--- MATERIAL PROVIDED Enclosed Below ---
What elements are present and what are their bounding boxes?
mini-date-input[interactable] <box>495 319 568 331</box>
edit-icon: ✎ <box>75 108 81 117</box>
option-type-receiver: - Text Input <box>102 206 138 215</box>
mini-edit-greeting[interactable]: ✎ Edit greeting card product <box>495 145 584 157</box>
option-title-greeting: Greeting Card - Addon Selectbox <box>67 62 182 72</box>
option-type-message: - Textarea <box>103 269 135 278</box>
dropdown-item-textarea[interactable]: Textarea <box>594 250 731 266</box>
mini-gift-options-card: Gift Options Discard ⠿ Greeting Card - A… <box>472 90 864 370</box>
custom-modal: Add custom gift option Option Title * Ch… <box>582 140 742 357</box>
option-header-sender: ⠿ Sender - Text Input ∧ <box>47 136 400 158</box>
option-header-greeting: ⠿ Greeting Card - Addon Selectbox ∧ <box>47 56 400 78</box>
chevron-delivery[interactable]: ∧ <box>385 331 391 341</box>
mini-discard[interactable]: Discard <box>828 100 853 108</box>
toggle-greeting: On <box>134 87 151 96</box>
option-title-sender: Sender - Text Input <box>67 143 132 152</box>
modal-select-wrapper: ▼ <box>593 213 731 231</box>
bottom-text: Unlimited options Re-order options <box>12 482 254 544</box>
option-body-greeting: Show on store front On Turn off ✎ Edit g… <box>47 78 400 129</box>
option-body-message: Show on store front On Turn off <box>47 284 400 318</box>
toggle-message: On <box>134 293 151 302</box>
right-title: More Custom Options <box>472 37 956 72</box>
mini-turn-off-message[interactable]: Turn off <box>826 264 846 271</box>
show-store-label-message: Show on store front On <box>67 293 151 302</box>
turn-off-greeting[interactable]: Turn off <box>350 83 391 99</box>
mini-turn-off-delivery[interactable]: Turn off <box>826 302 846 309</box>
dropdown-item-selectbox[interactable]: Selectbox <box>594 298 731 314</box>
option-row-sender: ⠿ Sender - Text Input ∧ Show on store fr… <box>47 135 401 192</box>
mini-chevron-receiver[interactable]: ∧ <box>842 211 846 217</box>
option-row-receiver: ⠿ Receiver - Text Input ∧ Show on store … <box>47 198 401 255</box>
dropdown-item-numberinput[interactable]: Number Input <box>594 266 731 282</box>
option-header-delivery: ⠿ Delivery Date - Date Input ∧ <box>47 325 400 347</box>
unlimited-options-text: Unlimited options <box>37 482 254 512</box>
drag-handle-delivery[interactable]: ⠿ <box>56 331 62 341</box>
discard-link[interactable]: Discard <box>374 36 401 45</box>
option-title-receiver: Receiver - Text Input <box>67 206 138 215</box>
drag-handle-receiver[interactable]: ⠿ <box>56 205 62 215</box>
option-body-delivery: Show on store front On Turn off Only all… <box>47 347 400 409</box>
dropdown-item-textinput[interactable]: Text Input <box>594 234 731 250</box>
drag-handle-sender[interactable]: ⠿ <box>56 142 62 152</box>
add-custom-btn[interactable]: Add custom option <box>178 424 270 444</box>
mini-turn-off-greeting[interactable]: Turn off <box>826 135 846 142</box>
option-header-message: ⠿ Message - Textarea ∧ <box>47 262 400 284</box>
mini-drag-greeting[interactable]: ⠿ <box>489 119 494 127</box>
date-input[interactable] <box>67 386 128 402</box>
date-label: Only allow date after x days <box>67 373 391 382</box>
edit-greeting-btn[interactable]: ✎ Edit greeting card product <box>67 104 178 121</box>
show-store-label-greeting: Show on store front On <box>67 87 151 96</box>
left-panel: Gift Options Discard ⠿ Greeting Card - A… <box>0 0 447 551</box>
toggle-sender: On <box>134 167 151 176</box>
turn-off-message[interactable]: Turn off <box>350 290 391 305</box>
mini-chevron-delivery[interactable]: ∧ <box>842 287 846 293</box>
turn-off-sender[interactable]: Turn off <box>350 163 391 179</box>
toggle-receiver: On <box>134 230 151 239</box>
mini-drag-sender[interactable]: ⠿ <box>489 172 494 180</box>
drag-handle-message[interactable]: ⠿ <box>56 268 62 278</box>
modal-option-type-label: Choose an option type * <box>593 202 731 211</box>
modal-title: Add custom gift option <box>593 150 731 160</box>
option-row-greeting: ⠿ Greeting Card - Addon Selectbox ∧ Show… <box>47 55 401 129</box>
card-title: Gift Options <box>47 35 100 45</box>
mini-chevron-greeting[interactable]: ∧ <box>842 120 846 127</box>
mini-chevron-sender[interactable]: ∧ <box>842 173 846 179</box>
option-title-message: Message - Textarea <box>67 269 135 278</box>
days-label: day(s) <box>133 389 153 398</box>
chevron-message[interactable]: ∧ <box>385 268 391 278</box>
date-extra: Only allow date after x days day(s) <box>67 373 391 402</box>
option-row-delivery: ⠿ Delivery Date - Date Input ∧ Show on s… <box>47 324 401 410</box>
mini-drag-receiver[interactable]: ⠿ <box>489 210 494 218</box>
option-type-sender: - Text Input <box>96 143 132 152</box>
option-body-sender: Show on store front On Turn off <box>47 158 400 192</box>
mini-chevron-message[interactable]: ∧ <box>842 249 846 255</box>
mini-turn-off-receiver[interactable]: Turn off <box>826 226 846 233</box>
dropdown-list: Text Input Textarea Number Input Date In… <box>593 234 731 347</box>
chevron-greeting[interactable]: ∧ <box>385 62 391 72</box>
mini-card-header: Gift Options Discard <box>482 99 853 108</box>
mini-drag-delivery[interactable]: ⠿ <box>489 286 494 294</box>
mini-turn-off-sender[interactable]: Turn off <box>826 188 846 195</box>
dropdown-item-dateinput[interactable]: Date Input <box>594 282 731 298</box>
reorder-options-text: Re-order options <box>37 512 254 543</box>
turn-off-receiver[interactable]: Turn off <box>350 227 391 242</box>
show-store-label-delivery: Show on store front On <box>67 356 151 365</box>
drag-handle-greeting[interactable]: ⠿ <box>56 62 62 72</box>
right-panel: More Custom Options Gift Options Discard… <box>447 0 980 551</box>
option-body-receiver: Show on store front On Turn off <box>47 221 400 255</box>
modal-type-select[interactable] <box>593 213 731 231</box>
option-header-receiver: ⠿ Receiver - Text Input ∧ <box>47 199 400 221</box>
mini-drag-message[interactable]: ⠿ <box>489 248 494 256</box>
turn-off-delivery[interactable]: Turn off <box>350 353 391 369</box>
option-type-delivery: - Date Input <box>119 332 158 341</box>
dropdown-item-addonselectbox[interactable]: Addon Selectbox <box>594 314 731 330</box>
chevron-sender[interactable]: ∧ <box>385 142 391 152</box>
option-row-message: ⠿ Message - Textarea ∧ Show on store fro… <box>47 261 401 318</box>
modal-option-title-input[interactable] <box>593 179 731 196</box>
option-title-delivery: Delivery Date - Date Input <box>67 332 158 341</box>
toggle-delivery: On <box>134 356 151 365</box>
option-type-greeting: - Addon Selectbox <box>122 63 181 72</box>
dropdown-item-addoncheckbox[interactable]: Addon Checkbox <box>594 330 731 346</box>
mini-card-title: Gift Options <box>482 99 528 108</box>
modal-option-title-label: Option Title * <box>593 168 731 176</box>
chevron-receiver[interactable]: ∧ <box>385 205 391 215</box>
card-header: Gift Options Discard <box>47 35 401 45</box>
--- End of Enclosed MATERIAL PROVIDED ---
- _AIM OF THE EXERCISE_
Your answer must be every record above, repeated exactly.

- _EXERCISE ANSWER_
What elements are present and what are their bounding boxes?
mini-date-input[interactable] <box>495 319 568 331</box>
edit-icon: ✎ <box>75 108 81 117</box>
option-type-receiver: - Text Input <box>102 206 138 215</box>
mini-edit-greeting[interactable]: ✎ Edit greeting card product <box>495 145 584 157</box>
option-title-greeting: Greeting Card - Addon Selectbox <box>67 62 182 72</box>
option-type-message: - Textarea <box>103 269 135 278</box>
dropdown-item-textarea[interactable]: Textarea <box>594 250 731 266</box>
mini-gift-options-card: Gift Options Discard ⠿ Greeting Card - A… <box>472 90 864 370</box>
custom-modal: Add custom gift option Option Title * Ch… <box>582 140 742 357</box>
option-header-sender: ⠿ Sender - Text Input ∧ <box>47 136 400 158</box>
option-header-greeting: ⠿ Greeting Card - Addon Selectbox ∧ <box>47 56 400 78</box>
chevron-delivery[interactable]: ∧ <box>385 331 391 341</box>
mini-discard[interactable]: Discard <box>828 100 853 108</box>
toggle-greeting: On <box>134 87 151 96</box>
option-title-sender: Sender - Text Input <box>67 143 132 152</box>
modal-select-wrapper: ▼ <box>593 213 731 231</box>
bottom-text: Unlimited options Re-order options <box>12 482 254 544</box>
option-body-greeting: Show on store front On Turn off ✎ Edit g… <box>47 78 400 129</box>
option-body-message: Show on store front On Turn off <box>47 284 400 318</box>
toggle-message: On <box>134 293 151 302</box>
right-title: More Custom Options <box>472 37 956 72</box>
mini-turn-off-message[interactable]: Turn off <box>826 264 846 271</box>
show-store-label-message: Show on store front On <box>67 293 151 302</box>
turn-off-greeting[interactable]: Turn off <box>350 83 391 99</box>
mini-turn-off-delivery[interactable]: Turn off <box>826 302 846 309</box>
dropdown-item-selectbox[interactable]: Selectbox <box>594 298 731 314</box>
option-row-sender: ⠿ Sender - Text Input ∧ Show on store fr… <box>47 135 401 192</box>
mini-chevron-receiver[interactable]: ∧ <box>842 211 846 217</box>
option-row-receiver: ⠿ Receiver - Text Input ∧ Show on store … <box>47 198 401 255</box>
dropdown-item-numberinput[interactable]: Number Input <box>594 266 731 282</box>
option-header-delivery: ⠿ Delivery Date - Date Input ∧ <box>47 325 400 347</box>
unlimited-options-text: Unlimited options <box>37 482 254 512</box>
drag-handle-delivery[interactable]: ⠿ <box>56 331 62 341</box>
discard-link[interactable]: Discard <box>374 36 401 45</box>
option-title-receiver: Receiver - Text Input <box>67 206 138 215</box>
drag-handle-receiver[interactable]: ⠿ <box>56 205 62 215</box>
option-body-delivery: Show on store front On Turn off Only all… <box>47 347 400 409</box>
dropdown-item-textinput[interactable]: Text Input <box>594 234 731 250</box>
drag-handle-sender[interactable]: ⠿ <box>56 142 62 152</box>
add-custom-btn[interactable]: Add custom option <box>178 424 270 444</box>
mini-turn-off-greeting[interactable]: Turn off <box>826 135 846 142</box>
option-header-message: ⠿ Message - Textarea ∧ <box>47 262 400 284</box>
mini-drag-greeting[interactable]: ⠿ <box>489 119 494 127</box>
date-input[interactable] <box>67 386 128 402</box>
date-label: Only allow date after x days <box>67 373 391 382</box>
edit-greeting-btn[interactable]: ✎ Edit greeting card product <box>67 104 178 121</box>
show-store-label-greeting: Show on store front On <box>67 87 151 96</box>
left-panel: Gift Options Discard ⠿ Greeting Card - A… <box>0 0 447 551</box>
toggle-sender: On <box>134 167 151 176</box>
turn-off-message[interactable]: Turn off <box>350 290 391 305</box>
mini-chevron-delivery[interactable]: ∧ <box>842 287 846 293</box>
turn-off-sender[interactable]: Turn off <box>350 163 391 179</box>
toggle-receiver: On <box>134 230 151 239</box>
mini-drag-sender[interactable]: ⠿ <box>489 172 494 180</box>
drag-handle-message[interactable]: ⠿ <box>56 268 62 278</box>
modal-option-type-label: Choose an option type * <box>593 202 731 211</box>
modal-title: Add custom gift option <box>593 150 731 160</box>
option-row-greeting: ⠿ Greeting Card - Addon Selectbox ∧ Show… <box>47 55 401 129</box>
card-title: Gift Options <box>47 35 100 45</box>
mini-chevron-greeting[interactable]: ∧ <box>842 120 846 127</box>
mini-chevron-sender[interactable]: ∧ <box>842 173 846 179</box>
option-title-message: Message - Textarea <box>67 269 135 278</box>
days-label: day(s) <box>133 389 153 398</box>
chevron-message[interactable]: ∧ <box>385 268 391 278</box>
date-extra: Only allow date after x days day(s) <box>67 373 391 402</box>
option-row-delivery: ⠿ Delivery Date - Date Input ∧ Show on s… <box>47 324 401 410</box>
mini-drag-receiver[interactable]: ⠿ <box>489 210 494 218</box>
option-type-sender: - Text Input <box>96 143 132 152</box>
option-body-sender: Show on store front On Turn off <box>47 158 400 192</box>
mini-chevron-message[interactable]: ∧ <box>842 249 846 255</box>
mini-turn-off-receiver[interactable]: Turn off <box>826 226 846 233</box>
dropdown-list: Text Input Textarea Number Input Date In… <box>593 234 731 347</box>
chevron-greeting[interactable]: ∧ <box>385 62 391 72</box>
mini-card-header: Gift Options Discard <box>482 99 853 108</box>
mini-drag-delivery[interactable]: ⠿ <box>489 286 494 294</box>
mini-turn-off-sender[interactable]: Turn off <box>826 188 846 195</box>
dropdown-item-dateinput[interactable]: Date Input <box>594 282 731 298</box>
reorder-options-text: Re-order options <box>37 512 254 543</box>
turn-off-receiver[interactable]: Turn off <box>350 227 391 242</box>
show-store-label-delivery: Show on store front On <box>67 356 151 365</box>
drag-handle-greeting[interactable]: ⠿ <box>56 62 62 72</box>
right-panel: More Custom Options Gift Options Discard… <box>447 0 980 551</box>
option-body-receiver: Show on store front On Turn off <box>47 221 400 255</box>
modal-type-select[interactable] <box>593 213 731 231</box>
option-header-receiver: ⠿ Receiver - Text Input ∧ <box>47 199 400 221</box>
mini-drag-message[interactable]: ⠿ <box>489 248 494 256</box>
turn-off-delivery[interactable]: Turn off <box>350 353 391 369</box>
option-type-delivery: - Date Input <box>119 332 158 341</box>
dropdown-item-addonselectbox[interactable]: Addon Selectbox <box>594 314 731 330</box>
chevron-sender[interactable]: ∧ <box>385 142 391 152</box>
option-row-message: ⠿ Message - Textarea ∧ Show on store fro… <box>47 261 401 318</box>
modal-option-title-input[interactable] <box>593 179 731 196</box>
option-title-delivery: Delivery Date - Date Input <box>67 332 158 341</box>
toggle-delivery: On <box>134 356 151 365</box>
option-type-greeting: - Addon Selectbox <box>122 63 181 72</box>
dropdown-item-addoncheckbox[interactable]: Addon Checkbox <box>594 330 731 346</box>
mini-card-title: Gift Options <box>482 99 528 108</box>
modal-option-title-label: Option Title * <box>593 168 731 176</box>
chevron-receiver[interactable]: ∧ <box>385 205 391 215</box>
card-header: Gift Options Discard <box>47 35 401 45</box>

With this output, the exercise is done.